Además, la tramitación de las dos últimas improvisaciones, se ha convertido en un fraude de la democracia representativa. Los impulsores aceptan- no pueden hacer otra cosa ante la evidencia- que van a flagrante contrapelo de la voluntad popular. Además, los textos cambiados por pactos elitistas, se dejan sin oportuna publicación y las propuestas y el debate se acallan con mecanismos que equivocan la urgencia, con complacencia. Pero la degradación de la representatividad tiene límites y ya los síntomas están presentes. El impulso de improvisaciones fiscales por medio de falsificaciones de la democracia, arrastra consecuencias que trascienden la hacienda pública y se incardinan en la esencia misma de la vida republicana, para amputarla.

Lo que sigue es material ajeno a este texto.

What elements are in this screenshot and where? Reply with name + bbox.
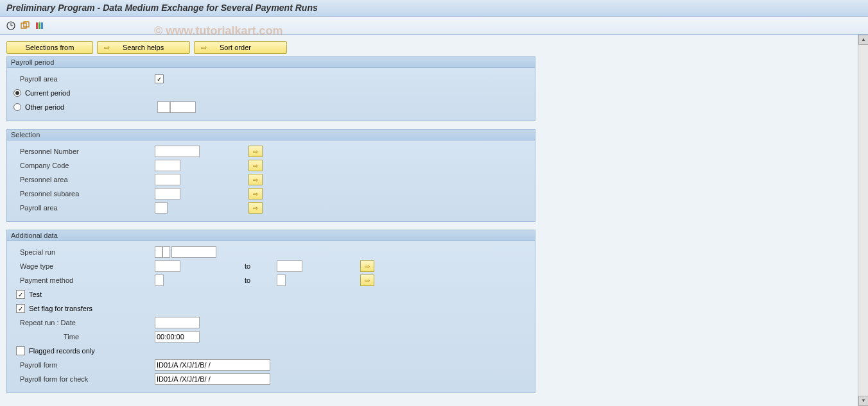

Los mantras con los que quieren disimular el abuso son chapuceros, gastados y fastidiosos. Llaman justicia tributaria a la incontinencia fiscal; solidaridad al favoritismo hacia grupos organizados y al desfavor general causado por el incremento tributario en educación, salud y otros servicios utilizados directamente por la población general o por quienes, indirectamente, también los trasladarán a ella; expresión de la democracia, a votaciones mecánicas, reprimiendo cualquier oposición que haga eco a la voluntad popular, expresada con toda claridad por otros medios no sometidos, aún, a la arrogancia política y al silenciamiento.
Es hora de reflexionar, con seriedad, para alejar los fantasmas que ya se materializan en el horizonte. Los cambios demográficos con poblaciones envejecidas, con tasa de fertilidad que augura una población decreciente y un sistema de seguridad social que es cada vez más mito y menos realidad, no son atendidos. La educación, la salud, la energía, las comunicaciones y el transporte muestran que el criterio técnico muta hacia servilismo técnico. La carga burocrática estatal y el clientelismo, encadenan la productividad y la creatividad del sistema económico, las claves reconocidas para una prosperidad sostenible. En materia hacendaria, como en otros muchos asuntos, Costa Rica debe tomarse las cosas en serio, para sostener, en vez de buena gobernabilidad para el descaro… buen gobierno.